I have come to a deeper appreciation for the real farmers around here who put seed in the ground not knowing if a harvest will be made, or who know that there are a thousand things from drought to army worms which might destroy their crop and their income for the next year. They may not speak of it in their ordinary conversations around the back of some parked pick up truck at the end of the day, but they model a kind of faith that is both willing to take a risk and also full of hopeful expectations. Their example is a good model for the rest of us to understand that faith truly does call us to abandon ourselves to the unknown and to live knowing that in the final analysis very little is inside our control.

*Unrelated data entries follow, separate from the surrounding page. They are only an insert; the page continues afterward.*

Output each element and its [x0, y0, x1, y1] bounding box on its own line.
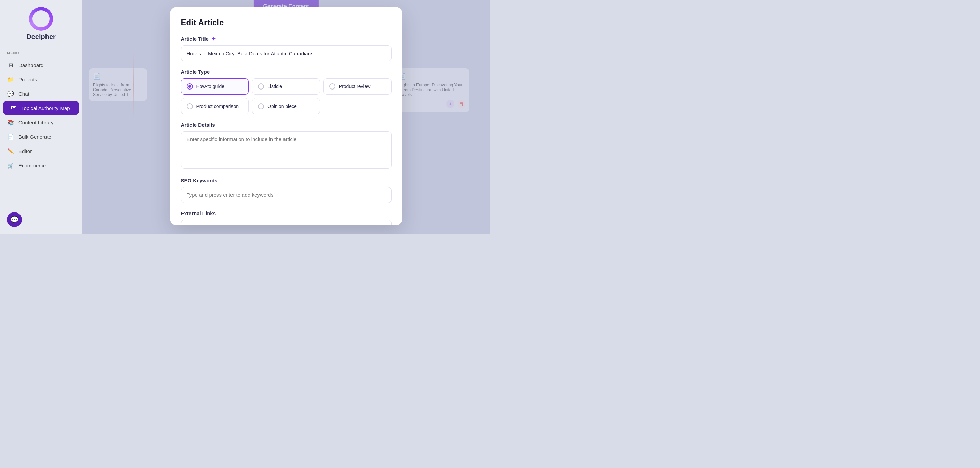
logo-icon: [29, 7, 53, 31]
radio-product-review: [329, 83, 336, 89]
topical-authority-map-icon: 🗺: [10, 104, 17, 112]
external-links-label: External Links: [181, 211, 391, 216]
radio-dot: [188, 85, 191, 88]
sidebar-item-ecommerce[interactable]: 🛒 Ecommerce: [0, 158, 82, 173]
sidebar: Decipher MENU ⊞ Dashboard 📁 Projects 💬 C…: [0, 0, 82, 234]
content-library-icon: 📚: [7, 119, 14, 126]
article-type-section: Article Type How-to guide Listicle: [181, 69, 391, 114]
sidebar-item-label: Topical Authority Map: [21, 105, 70, 111]
chat-icon: 💬: [7, 90, 14, 97]
radio-opinion-piece: [258, 103, 264, 109]
article-title-label: Article Title ✦: [181, 35, 391, 42]
seo-keywords-section: SEO Keywords: [181, 178, 391, 203]
modal-overlay: Edit Article Article Title ✦ Article Typ…: [82, 0, 490, 234]
sidebar-item-topical-authority-map[interactable]: 🗺 Topical Authority Map: [3, 101, 80, 115]
sidebar-item-label: Editor: [19, 148, 32, 154]
radio-listicle: [258, 83, 264, 89]
article-details-textarea[interactable]: [181, 131, 391, 169]
sidebar-item-bulk-generate[interactable]: 📄 Bulk Generate: [0, 130, 82, 144]
sidebar-item-content-library[interactable]: 📚 Content Library: [0, 115, 82, 130]
sidebar-item-label: Chat: [19, 91, 29, 97]
projects-icon: 📁: [7, 76, 14, 83]
radio-product-comparison: [187, 103, 193, 109]
sidebar-item-label: Content Library: [19, 119, 54, 125]
type-option-product-review[interactable]: Product review: [323, 78, 391, 95]
type-option-how-to-guide[interactable]: How-to guide: [181, 78, 249, 95]
sidebar-item-label: Projects: [19, 76, 37, 82]
sidebar-item-dashboard[interactable]: ⊞ Dashboard: [0, 58, 82, 72]
sidebar-item-projects[interactable]: 📁 Projects: [0, 72, 82, 86]
article-title-section: Article Title ✦: [181, 35, 391, 62]
external-links-section: External Links: [181, 211, 391, 225]
chat-support-icon: 💬: [10, 216, 19, 224]
seo-keywords-label: SEO Keywords: [181, 178, 391, 184]
ecommerce-icon: 🛒: [7, 162, 14, 169]
sidebar-item-editor[interactable]: ✏️ Editor: [0, 144, 82, 158]
sidebar-item-label: Ecommerce: [19, 163, 46, 168]
article-details-label: Article Details: [181, 122, 391, 128]
article-details-section: Article Details: [181, 122, 391, 170]
radio-how-to-guide: [187, 83, 193, 89]
sparkle-icon: ✦: [211, 35, 216, 42]
modal-title: Edit Article: [181, 18, 391, 27]
sidebar-item-label: Bulk Generate: [19, 134, 51, 140]
editor-icon: ✏️: [7, 147, 14, 155]
article-type-grid-row1: How-to guide Listicle Product review: [181, 78, 391, 95]
article-type-label: Article Type: [181, 69, 391, 75]
article-type-grid-row2: Product comparison Opinion piece: [181, 98, 391, 114]
bulk-generate-icon: 📄: [7, 133, 14, 140]
menu-label: MENU: [7, 51, 19, 55]
type-option-product-comparison[interactable]: Product comparison: [181, 98, 249, 114]
sidebar-item-chat[interactable]: 💬 Chat: [0, 86, 82, 101]
external-links-input[interactable]: [181, 220, 391, 225]
type-option-listicle[interactable]: Listicle: [252, 78, 320, 95]
article-title-input[interactable]: [181, 46, 391, 62]
sidebar-item-label: Dashboard: [19, 62, 43, 68]
main-area: Generate Content 📄 Flights to India from…: [82, 0, 490, 234]
logo-area: Decipher: [26, 7, 56, 41]
edit-article-modal: Edit Article Article Title ✦ Article Typ…: [170, 7, 402, 225]
dashboard-icon: ⊞: [7, 61, 14, 69]
seo-keywords-input[interactable]: [181, 187, 391, 203]
type-option-opinion-piece[interactable]: Opinion piece: [252, 98, 320, 114]
chat-support-button[interactable]: 💬: [7, 212, 22, 227]
app-title: Decipher: [26, 33, 56, 41]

We have a watered down definition which we have learned in religious circles that has turned faith into a warm feeling known mostly when God is doing all the things we need Him to do. "God is good, all the time," it is glibly said. The farmer knows that not all times are good, but come the next year the seed will once again be cast into the ground. All our times are not going to be good. To expect them to be otherwise is to live as a fool. Some times are good and some are bad and faith calls us to take the same risk and to live with same hope in both the good and the bad times.